— Directions for this task —
Of the lines below, write out exactly those from the line with "And that’s just the tip of the iceberg." through the line with "services and promising unbeatable ROI, it can", both included, and skip the rest.

— Information given —
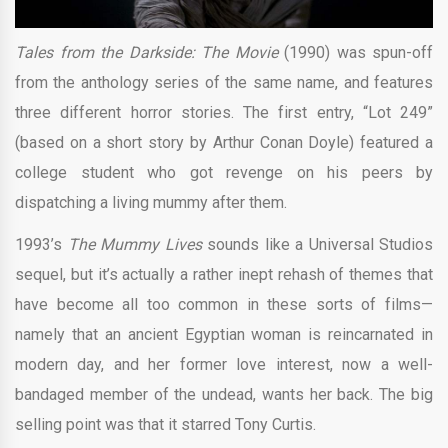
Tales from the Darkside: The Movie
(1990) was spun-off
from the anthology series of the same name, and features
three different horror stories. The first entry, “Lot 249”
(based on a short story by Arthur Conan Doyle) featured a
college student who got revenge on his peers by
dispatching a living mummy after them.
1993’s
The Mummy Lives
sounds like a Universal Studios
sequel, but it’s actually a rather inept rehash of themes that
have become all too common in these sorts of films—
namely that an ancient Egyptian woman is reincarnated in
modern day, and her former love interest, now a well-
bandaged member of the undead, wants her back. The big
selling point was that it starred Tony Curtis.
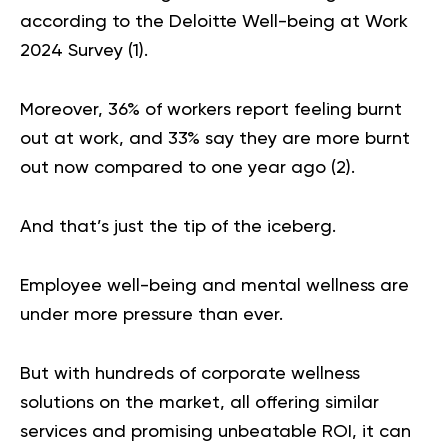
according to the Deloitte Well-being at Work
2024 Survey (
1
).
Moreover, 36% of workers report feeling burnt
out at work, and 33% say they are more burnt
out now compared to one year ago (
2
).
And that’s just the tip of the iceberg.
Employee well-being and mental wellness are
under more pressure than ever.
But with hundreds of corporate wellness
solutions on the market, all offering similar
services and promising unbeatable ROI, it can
--
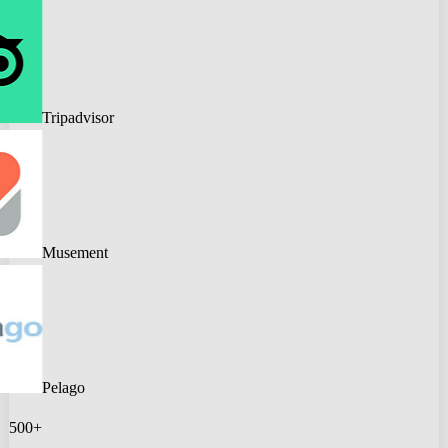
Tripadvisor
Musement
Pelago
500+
--
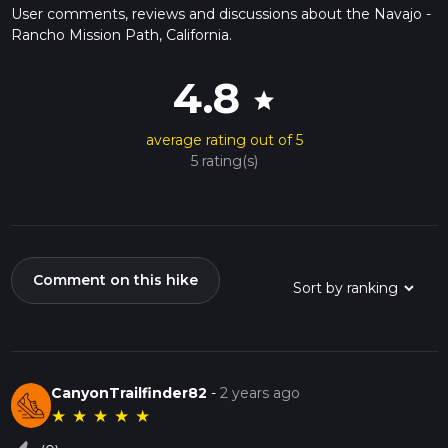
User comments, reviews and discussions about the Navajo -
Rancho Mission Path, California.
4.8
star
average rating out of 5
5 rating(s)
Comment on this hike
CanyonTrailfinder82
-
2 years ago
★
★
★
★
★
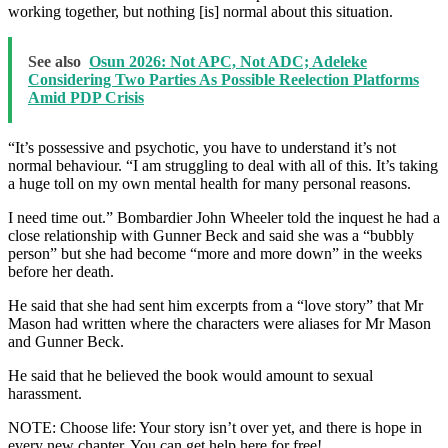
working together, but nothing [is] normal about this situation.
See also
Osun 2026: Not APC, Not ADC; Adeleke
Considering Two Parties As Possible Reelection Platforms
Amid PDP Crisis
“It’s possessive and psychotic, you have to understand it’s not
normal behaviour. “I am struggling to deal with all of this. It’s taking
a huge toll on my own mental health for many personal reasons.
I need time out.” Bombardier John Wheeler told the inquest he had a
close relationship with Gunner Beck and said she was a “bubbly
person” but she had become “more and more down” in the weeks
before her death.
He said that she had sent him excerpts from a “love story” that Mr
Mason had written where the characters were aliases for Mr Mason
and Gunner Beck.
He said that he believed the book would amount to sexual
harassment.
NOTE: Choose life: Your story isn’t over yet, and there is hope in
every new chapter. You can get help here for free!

— Result of the task —
And that’s just the tip of the iceberg.
Employee well-being and mental wellness are
under more pressure than ever.
But with hundreds of corporate wellness
solutions on the market, all offering similar
services and promising unbeatable ROI, it can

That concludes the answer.